* **TRY IT**
Wherever the string "HRIS" shows up in the records below, return that line.

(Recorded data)
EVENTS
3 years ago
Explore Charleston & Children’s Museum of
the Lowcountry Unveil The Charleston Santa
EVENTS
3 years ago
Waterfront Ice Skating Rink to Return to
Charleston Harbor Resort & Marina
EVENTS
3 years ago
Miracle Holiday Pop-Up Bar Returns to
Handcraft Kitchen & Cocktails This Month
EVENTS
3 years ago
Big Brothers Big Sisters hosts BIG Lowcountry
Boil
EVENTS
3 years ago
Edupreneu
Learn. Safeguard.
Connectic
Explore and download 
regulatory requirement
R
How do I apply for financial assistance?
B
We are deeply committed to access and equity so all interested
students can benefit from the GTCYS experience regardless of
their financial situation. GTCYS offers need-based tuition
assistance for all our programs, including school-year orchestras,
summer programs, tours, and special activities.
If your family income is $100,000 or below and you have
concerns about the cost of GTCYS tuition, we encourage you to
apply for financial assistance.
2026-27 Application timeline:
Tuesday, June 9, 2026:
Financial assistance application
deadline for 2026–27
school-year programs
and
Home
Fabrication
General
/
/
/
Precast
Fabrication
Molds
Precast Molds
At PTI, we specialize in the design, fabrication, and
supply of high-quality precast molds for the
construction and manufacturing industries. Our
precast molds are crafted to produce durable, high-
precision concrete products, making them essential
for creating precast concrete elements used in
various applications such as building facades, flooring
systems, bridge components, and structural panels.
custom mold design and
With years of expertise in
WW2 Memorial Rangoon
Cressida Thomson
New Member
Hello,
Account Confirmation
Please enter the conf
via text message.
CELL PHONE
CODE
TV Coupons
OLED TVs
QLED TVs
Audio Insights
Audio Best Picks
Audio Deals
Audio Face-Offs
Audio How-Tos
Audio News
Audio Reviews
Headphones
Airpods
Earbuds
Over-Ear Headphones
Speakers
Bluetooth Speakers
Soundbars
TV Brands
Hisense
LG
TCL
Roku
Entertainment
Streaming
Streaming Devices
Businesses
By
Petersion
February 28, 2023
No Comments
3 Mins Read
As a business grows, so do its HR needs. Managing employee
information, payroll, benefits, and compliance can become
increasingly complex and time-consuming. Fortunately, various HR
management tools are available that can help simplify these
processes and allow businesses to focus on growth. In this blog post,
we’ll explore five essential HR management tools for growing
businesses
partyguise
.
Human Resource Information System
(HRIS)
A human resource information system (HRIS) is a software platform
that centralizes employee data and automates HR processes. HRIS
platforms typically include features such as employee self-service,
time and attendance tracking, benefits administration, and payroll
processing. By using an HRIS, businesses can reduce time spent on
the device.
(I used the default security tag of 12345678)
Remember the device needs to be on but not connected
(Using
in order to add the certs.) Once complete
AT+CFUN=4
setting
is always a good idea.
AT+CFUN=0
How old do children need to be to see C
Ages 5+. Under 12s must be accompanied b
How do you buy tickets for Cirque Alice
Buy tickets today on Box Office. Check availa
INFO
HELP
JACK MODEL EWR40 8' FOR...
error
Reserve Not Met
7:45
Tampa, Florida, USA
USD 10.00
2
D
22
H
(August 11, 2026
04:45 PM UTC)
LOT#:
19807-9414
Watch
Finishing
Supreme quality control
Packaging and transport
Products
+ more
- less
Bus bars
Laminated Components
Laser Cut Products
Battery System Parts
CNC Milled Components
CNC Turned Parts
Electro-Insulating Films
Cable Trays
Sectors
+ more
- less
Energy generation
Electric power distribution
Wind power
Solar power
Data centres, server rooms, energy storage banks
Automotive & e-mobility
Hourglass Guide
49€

* **RESPONSE AREA**
(HRIS)
A human resource information system (HRIS) is a software platform
that centralizes employee data and automates HR processes. HRIS
processing. By using an HRIS, businesses can reduce time spent on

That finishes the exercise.